LLaMA Factory
Install and fine-tune models with LLaMA Factory
Verify system prerequisites
Check that your NVIDIA Spark system has the required components installed and accessible.
nvcc --version
docker --version
nvidia-smi
python --version
git --version
Launch PyTorch container with GPU support
Start the NVIDIA PyTorch container with GPU access and mount your workspace directory.
NOTE
This NVIDIA PyTorch container supports CUDA 13
docker run --gpus all --ipc=host --ulimit memlock=-1 -it --ulimit stack=67108864 --rm -v "$PWD":/workspace nvcr.io/nvidia/pytorch:25.09-py3 bash
Clone LLaMA Factory repository
Download the LLaMA Factory source code from the official repository.
git clone --depth 1 https://github.com/hiyouga/LLaMA-Factory.git
cd LLaMA-Factory
Install LLaMA Factory with dependencies
Install the package in editable mode with metrics support for training evaluation.
pip install -e ".[metrics]"
Verify Pytorch CUDA support.
PyTorch is pre-installed with CUDA support.
To verify installation:
python -c "import torch; print(f'PyTorch: {torch.__version__}, CUDA: {torch.cuda.is_available()}')"
Prepare training configuration
Examine the provided LoRA fine-tuning configuration for Llama-3.
cat examples/train_lora/llama3_lora_sft.yaml
Launch fine-tuning training
NOTE
Login to your hugging face hub to download the model if the model is gated.
Execute the training process using the pre-configured LoRA setup.

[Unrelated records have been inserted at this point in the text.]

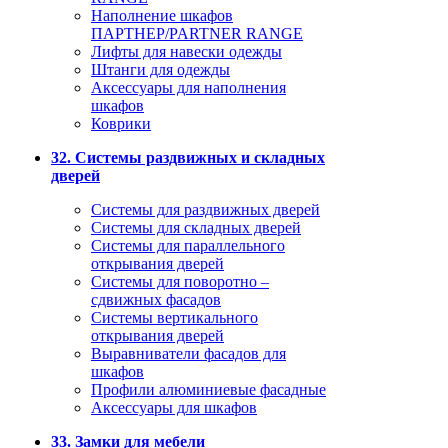
Наполнение шкафов
ПАРТНЕР/PARTNER RANGE
Лифты для навески одежды
Штанги для одежды
Аксессуары для наполнения
шкафов
Коврики
32. Системы раздвижных и складных
дверей
Системы для раздвижных дверей
Системы для складных дверей
Системы для параллельного
открывания дверей
Системы для поворотно –
сдвижных фасадов
Системы вертикального
открывания дверей
Выравниватели фасадов для
шкафов
Профили алюминиевые фасадные
Аксессуары для шкафов
33. Замки для мебели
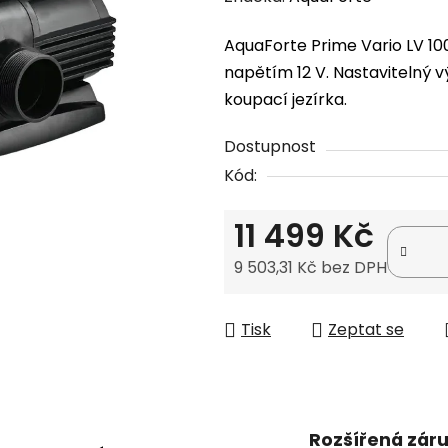
produktu
AquaForte Prime Vario LV 1
je
napětím 12 V. Nastavitelný vý
0,0
koupací jezírka.
z
5
Dostupnost
hvězdiček.
Kód:
11 499 Kč
9 503,31 Kč bez DPH
Měrná cena:
Tisk
Zeptat se
Rozšířená zár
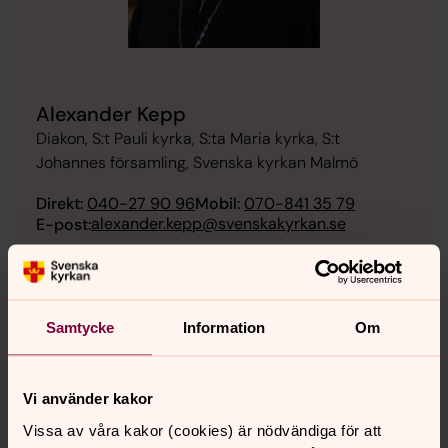
Alexander Kepp
Diakon, S:t Pauli kyrka, S:ta Maria kyrka, S:t
Johannes församling, Svenska kyrkan Malmö
Direkt:
040-27 90 96
Mobil:
070-841 35 79
alexander.kepp@svenskakyrkan.se
E-post:
Musiker
Samtycke
Information
Om
Vi använder kakor
Vissa av våra kakor (cookies) är nödvändiga för att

huggingface-cli login # if the model is gated
llamafactory-cli train examples/train_lora/llama3_lora_sft.yaml
Example output:
***** train metrics *****
epoch = 3.0
total_flos = 22851591GF
train_loss = 0.9113
train_runtime = 0:22:21.99
train_samples_per_second = 2.437
train_steps_per_second = 0.306
Figure saved at: saves/llama3-8b/lora/sft/training_loss.png
Validate training completion
Verify that training completed successfully and checkpoints were saved.
ls -la saves/llama3-8b/lora/sft/
Expected output should show:
- Final checkpoint directory (
checkpoint-21or similar) - Model configuration files (
config.json,adapter_config.json) - Training metrics showing decreasing loss values
- Training loss plot saved as PNG file
Test inference with fine-tuned model
Test your fine-tuned model with custom prompts:
llamafactory-cli chat examples/inference/llama3_lora_sft.yaml
# Type: "Hello, how can you help me today?"
# Expect: Response showing fine-tuned behavior
For production deployment, export your model
llamafactory-cli export examples/merge_lora/llama3_lora_sft.yaml
Cleanup and rollback
WARNING
This will delete all training progress and checkpoints.
To remove all generated files and free up storage space:
cd /workspace
rm -rf LLaMA-Factory/
docker system prune -f
To rollback Docker container changes:
exit # Exit container
docker container prune -f